Noble Smith is author of the forthcoming book The Wisdom of the Shire from Hodder & Stoughton, available in hardcover and ebook and translated into seven languages. In this exclusive extract he ponders what J.R.R. Tolkien would make of the rise of social media - and how we can Tweet like a hobbit. Follow him at @shirewisdom.

"Anyone who has read The Letters of J.R.R. Tolkien knows the architect of Middle-earth was a spectacular letter writer.

His missives are long and rich and wonderfully rambling, full of insights into his life and work and punctuated with Proustian remembrances. Letter writing, according to the Tolkien biographer Humphrey Carpenter, was one of Tolkien's favorite activities and took up much of his time. He wrote monumental letters even to his fans (some over 5,000 words long) answering obscure Middle-earth queries, from the origin of Sam Gamgee's name to whether or not the Ring of Doom is a metaphor for the atom bomb (it's not).

Can you imagine how you would react if a 5,000 word email showed up in your inbox? You'd probably sigh, roll your eyes and curse under your breath muttering, "I don't have time for this rubbish!" even if the email did come from a famous author. Tolkien, however, managed to make the time to write copious letters and read his extensive correspondence, while simultaneously performing his scholarly duties as a professor (which included, no doubt, vast amounts of writing).

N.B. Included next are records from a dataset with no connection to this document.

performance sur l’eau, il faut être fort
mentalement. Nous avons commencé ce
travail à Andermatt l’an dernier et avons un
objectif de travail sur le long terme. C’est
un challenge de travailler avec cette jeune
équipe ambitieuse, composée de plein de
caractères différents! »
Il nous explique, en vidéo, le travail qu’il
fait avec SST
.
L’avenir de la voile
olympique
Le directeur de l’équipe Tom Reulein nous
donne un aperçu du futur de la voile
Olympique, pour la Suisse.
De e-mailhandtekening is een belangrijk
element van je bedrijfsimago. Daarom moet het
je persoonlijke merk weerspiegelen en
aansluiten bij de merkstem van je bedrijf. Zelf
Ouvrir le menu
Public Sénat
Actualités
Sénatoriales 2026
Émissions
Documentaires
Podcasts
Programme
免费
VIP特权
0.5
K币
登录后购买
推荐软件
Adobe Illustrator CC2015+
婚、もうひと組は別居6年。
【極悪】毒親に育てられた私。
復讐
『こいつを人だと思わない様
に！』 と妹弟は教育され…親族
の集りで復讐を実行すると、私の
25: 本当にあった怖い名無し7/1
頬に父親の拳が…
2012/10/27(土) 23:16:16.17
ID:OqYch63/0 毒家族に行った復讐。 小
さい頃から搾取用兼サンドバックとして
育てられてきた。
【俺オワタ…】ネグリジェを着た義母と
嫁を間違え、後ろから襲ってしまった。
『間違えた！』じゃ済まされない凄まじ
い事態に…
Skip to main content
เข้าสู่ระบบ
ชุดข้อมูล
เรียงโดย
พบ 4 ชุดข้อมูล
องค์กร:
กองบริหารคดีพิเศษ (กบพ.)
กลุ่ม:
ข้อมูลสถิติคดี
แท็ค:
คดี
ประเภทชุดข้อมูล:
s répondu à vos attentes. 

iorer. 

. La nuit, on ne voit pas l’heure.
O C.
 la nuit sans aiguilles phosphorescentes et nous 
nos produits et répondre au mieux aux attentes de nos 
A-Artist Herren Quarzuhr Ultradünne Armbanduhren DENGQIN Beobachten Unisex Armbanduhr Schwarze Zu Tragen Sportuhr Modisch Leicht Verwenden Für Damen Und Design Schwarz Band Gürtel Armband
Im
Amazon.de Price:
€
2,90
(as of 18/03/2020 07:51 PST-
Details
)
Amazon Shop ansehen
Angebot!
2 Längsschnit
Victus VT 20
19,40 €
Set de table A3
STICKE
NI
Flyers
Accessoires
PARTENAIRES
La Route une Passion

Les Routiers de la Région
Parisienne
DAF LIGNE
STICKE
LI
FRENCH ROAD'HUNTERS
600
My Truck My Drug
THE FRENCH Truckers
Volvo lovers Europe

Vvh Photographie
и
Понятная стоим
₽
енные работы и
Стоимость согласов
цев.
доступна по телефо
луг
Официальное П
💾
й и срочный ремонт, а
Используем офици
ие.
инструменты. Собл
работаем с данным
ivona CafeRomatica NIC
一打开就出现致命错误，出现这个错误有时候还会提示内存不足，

What's happened to us all that we've been relegated to composing the protracted haikus that are the 140 character-only messages of Twitter?

I wonder what Tolkien would have done if he'd been alive during our social media revolution? Would the Oxford philologist have checked his Facebook page "Likes" counter daily? Or shared an update on LinkedIn? ("My book The Lord of the Rings is finally translated into Frisian! Check it out.") And, most importantly, would he have deigned to tweet? Lady Gaga has nearly 30 million fans standing by to receive her daily gems. If the wildly popular Tolkien were alive today he would no doubt surpass even those lofty numbers.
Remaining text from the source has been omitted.